Let’s not beat around the bush: this year’s FIBA World Cup was a seriously underwhelming one for the Australian Boomers.
They entered the tournament with “Gold Vibes Only”, chasing a first ever medal at a men’s World Cup and accepting no less; by the time the medal games rolled around, they were already long gone, sent packing in the second round after losses to Germany and Slovenia. A tenth-place finish was the team’s worst result at a major tournament since 2014, and with one of the most talented rosters in the program’s history, it was a real surprise.
Despite falling well short of their own expectations, those within the Boomers have stayed positive and preached patience in the aftermath. Coach Brian Goorjian has drawn plenty of criticism, as all coaches of underachieving teams do, but he refused to bow to that public opinion while saying he would “100%” be coaching the team at next year’s Paris Olympics. “I’m not embarrassed, I’m going to go back to Melbourne with my head held high… how I feel, how the group feels, is there’s an exciting day ahead,” he said following their final game against Georgia. That sentiment was backed by senior players Patty Mills and Joe Ingles, who both supported Goorjian while praising the progress made during the tournament.
So, was this the unrequited disaster that it appears to be on paper, or is this team exactly where they need to be ahead of Paris? The truth probably lies somewhere in the middle. Some progress was made with a drastically revamped roster, but it wasn’t enough to take a very talented team beyond the group stages. While the World Cup is a much harder tournament to win than the Olympics, with twice as many teams and more of the talented European nations, the Boomers fell so far short that scrutiny is unavoidable.
In the aftermath of the tournament, Basketball Australia has walked a similar line down the middle. While CEO Matt Scriven has announced a full review “on every element of this campaign”, he has also guaranteed that Goorjian would remain as coach. “Brian is one of the country’s most respected and qualified coaches, he is contracted until Paris and our support of him is unwavering,” Scriven said. “We won’t shy away from making the changes necessary across the program where they’re needed.”
Again, that could be viewed one of two ways – a necessary vote of confidence for a coach that is under contract and a show of transparency to fans, or an avoidance of due process after a bad performance.
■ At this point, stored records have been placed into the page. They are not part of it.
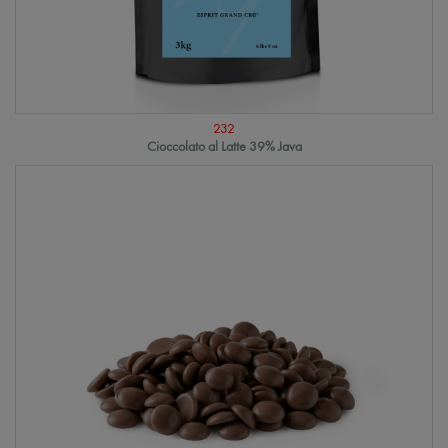
232
Cioccolato al Latte 39% Java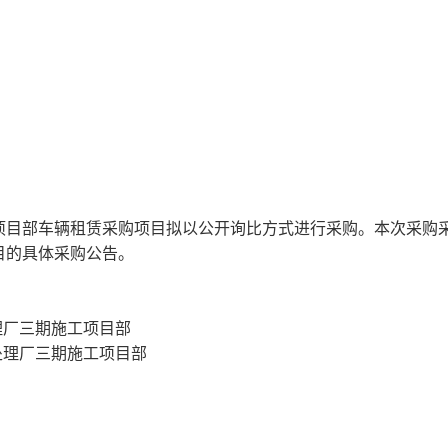
项目部车辆租赁采购项目拟以公开询比方式进行采购。本次采购
目的具体采购公告。
理厂三期施工项目部
处理厂三期施工项目部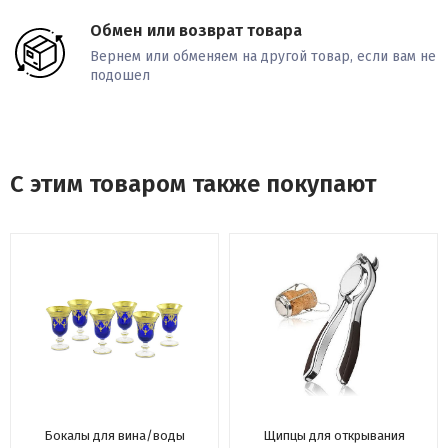
Обмен или возврат товара
Вернем или обменяем на другой товар, если вам не
подошел
С этим товаром также покупают
Бокалы для вина/воды
Щипцы для открывания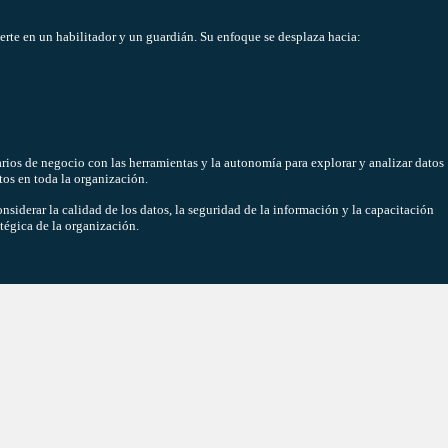
ierte en un habilitador y un guardián. Su enfoque se desplaza hacia:
arios de negocio con las herramientas y la autonomía para explorar y analizar datos
tos en toda la organización.
siderar la calidad de los datos, la seguridad de la información y la capacitación
atégica de la organización.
With so many talking exclusively in black and white, it’s worth delving into the massive amount of grey in Australia’s World Cup campaign, assessing the good and the bad, and looking ahead to what needs to happen in Paris.
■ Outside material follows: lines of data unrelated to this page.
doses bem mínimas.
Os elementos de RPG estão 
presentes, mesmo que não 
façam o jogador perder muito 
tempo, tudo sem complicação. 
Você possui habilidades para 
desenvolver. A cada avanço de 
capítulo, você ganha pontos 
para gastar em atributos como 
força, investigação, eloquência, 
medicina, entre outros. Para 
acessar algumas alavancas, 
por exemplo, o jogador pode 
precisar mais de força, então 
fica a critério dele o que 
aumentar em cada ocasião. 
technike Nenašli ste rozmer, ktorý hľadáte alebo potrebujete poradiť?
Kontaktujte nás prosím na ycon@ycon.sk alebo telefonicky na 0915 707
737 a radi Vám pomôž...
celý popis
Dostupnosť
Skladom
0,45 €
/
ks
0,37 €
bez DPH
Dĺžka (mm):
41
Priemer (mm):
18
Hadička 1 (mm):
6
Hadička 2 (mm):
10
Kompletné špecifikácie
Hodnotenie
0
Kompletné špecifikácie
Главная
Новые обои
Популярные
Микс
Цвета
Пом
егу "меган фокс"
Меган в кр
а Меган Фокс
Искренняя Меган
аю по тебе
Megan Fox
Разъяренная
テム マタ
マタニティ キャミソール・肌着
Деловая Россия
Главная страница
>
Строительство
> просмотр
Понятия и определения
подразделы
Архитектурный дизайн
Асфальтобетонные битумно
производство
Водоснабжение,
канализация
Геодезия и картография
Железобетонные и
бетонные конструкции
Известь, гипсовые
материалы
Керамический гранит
It was clear from the outset that the Boomers wouldn’t be returning their full squad from the Tokyo Olympics. Aron Baynes’ lengthy injury rehab saw him fall out of contention, as did Nathan Sobey’s underwhelming NBL form. While Matthew Dellavedova made the extended squad and attended training camp, his eventual cut felt inevitable. Throw in the last-minute injury to Jock Landale, and a good chunk of the team’s medal-winning core was removed.